By the same token, a class can override the default deserialization logic by defining the following method:
private void readObject(ObjectInputStream stream) throws IOException, ClassNotFoundException
Now, when an object of the class is deserialized, this method is called instead of the default mechanism. readObject() is also private and thus not inherited by subclasses. The implementation of a readObject() method normally begins by calling the defaultReadObject() method of ObjectInputStream, which implements the default deserialization logic. After that, a readObject() method normally goes on to read whatever information is appropriate to reconstruct the values that are not directly serialized.
Let's take a look at a Serializable class that has writeObject() and readObject() methods. The example below is a partial listing of a class that accesses data using a RandomAccessFile object. RandomAccessFile objects are not Serializable because they encapsulate information that is meaningful only on the local system and only for a limited amount of time.
public class TextFileReader implements Serializable { private transient RandomAccessFile file; private String browseFileName; ... private void writeObject(ObjectOutputStream stream) throws IOException{ stream.defaultWriteObject(); stream.writeLong(file.getFilePointer()); } private void readObject(ObjectInputStream stream) throws IOException { try { stream.defaultReadObject(); }catch (ClassNotFoundException e) { String msg = "Unable to find class"; if (e.getMessage() != null) msg += ": " + e.getMessage(); throw new IOException(msg); } file = new RandomAccessFile(browseFileName, "r"); file.seek(stream.readLong()); } }
The above example gets around being unable to serialize RandomAccessFile objects by having enough information during deserialization to construct a RandomAccessFile object that is similar to the original. The name of the file accessed by the RandomAccessFile object is specified by the browseFileName variable; this state information is handled by the default serialization mechanism. In addition, the writeObject() method writes out the current value returned by the original RandomAccessFile object's getFilePointer() method, so that readObject() can pass that value to the seek() method of a new RandomAccessFile object.

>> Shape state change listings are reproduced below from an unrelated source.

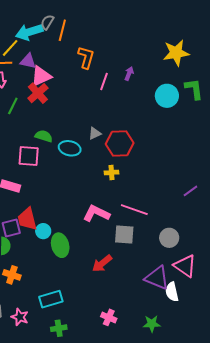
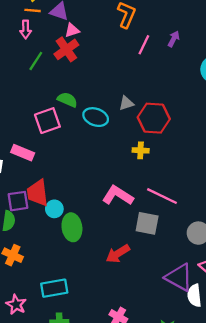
pink triangle: (41, 76) -> (72, 30), size x0.6
pink square: (29, 156) -> (47, 121), turned -30

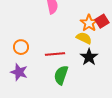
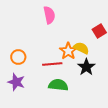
orange star: (89, 23) -> (68, 51), moved
green semicircle: (61, 75) -> (58, 85), turned 78

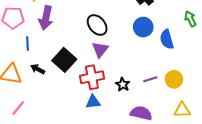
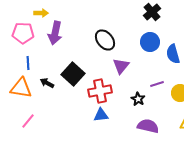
blue line: (27, 43) -> (28, 63), moved
purple triangle: (100, 50) -> (121, 66), moved
purple line: (150, 79) -> (157, 84), moved
black star: (123, 84) -> (138, 99), moved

Some sets of objects are more complicated to reconstruct than an instance of the above class and its RandomAccessFile object. In such cases, the information to reconstruct the objects may be spread out over multiple objects in the set. The ObjectInputValidation interface provides a way to handle this situation. As the readObject() method of ObjectInputStream reads a set of objects, it notices which of those objects implement the ObjectInputValidation interface. After readObject() is done reading a set of objects, but before it returns, it calls the validateObject() method for each object in the set that implements the ObjectInputValidation interface. If one of those methods is unable to properly reconstruct something or detects an inconsistency of some sort, it should throw an ObjectInvalidException. Note that the order in which the validateObject() methods are called is not documented.

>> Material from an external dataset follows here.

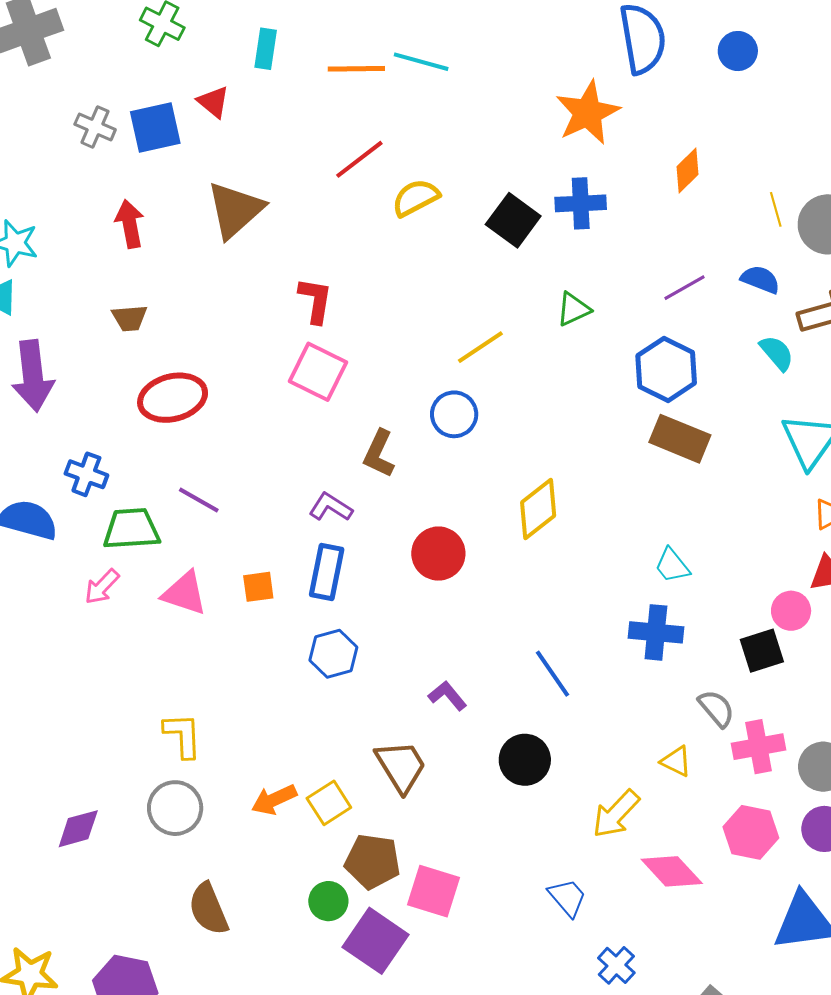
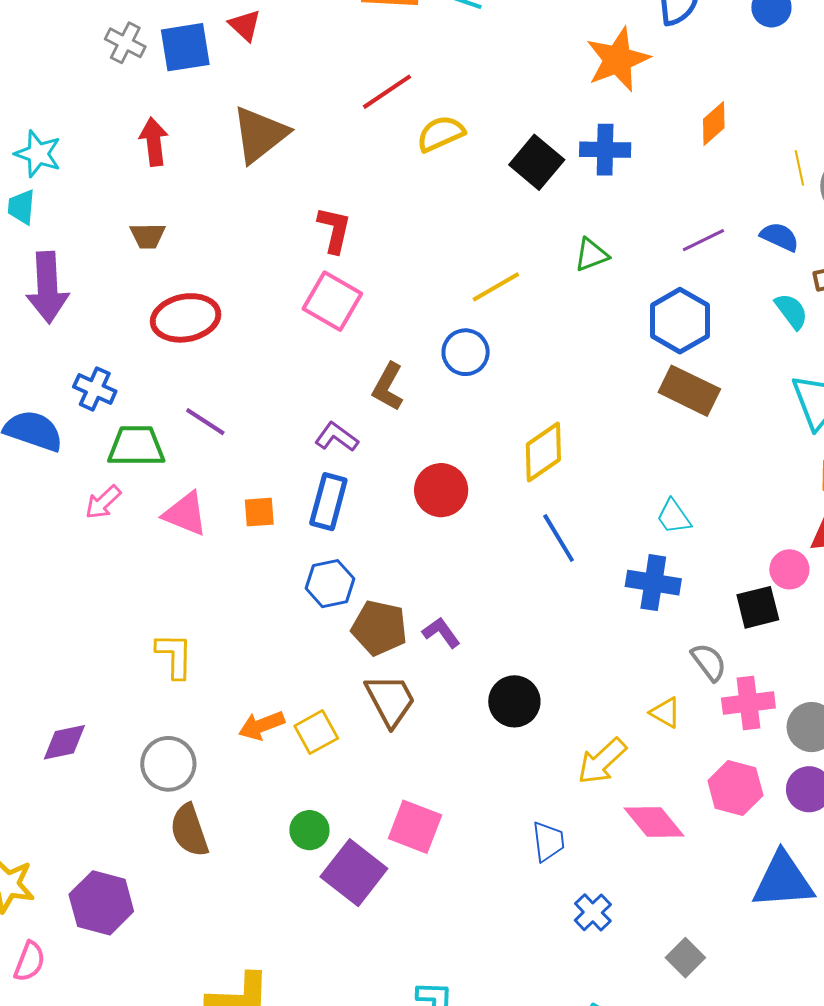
blue line: (553, 674) -> (559, 538), moved
gray circle: (175, 808) -> (168, 764), moved
brown pentagon: (373, 861) -> (379, 628), moved
blue trapezoid: (567, 897) -> (548, 841), turned 30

It is also possible for a class to take complete control over its serialized representation, using the Externalizable interface. The Externalizable interface extends the Serializable interface and defines two methods: writeExternal() and readExternal(). During serialization, if an object implements Externalizable, its writeExternal() method is called. The writeExternal() method is responsible for writing all of the information in the object. Similarly, during deserialization, if an object implements Externalizable, its readExternal() method is called. The readExternal() method is responsible for reading all of the information in the object. Note that the Externalizable mechanism is used instead of, not in addition to, the mechanism for handling Serializable objects.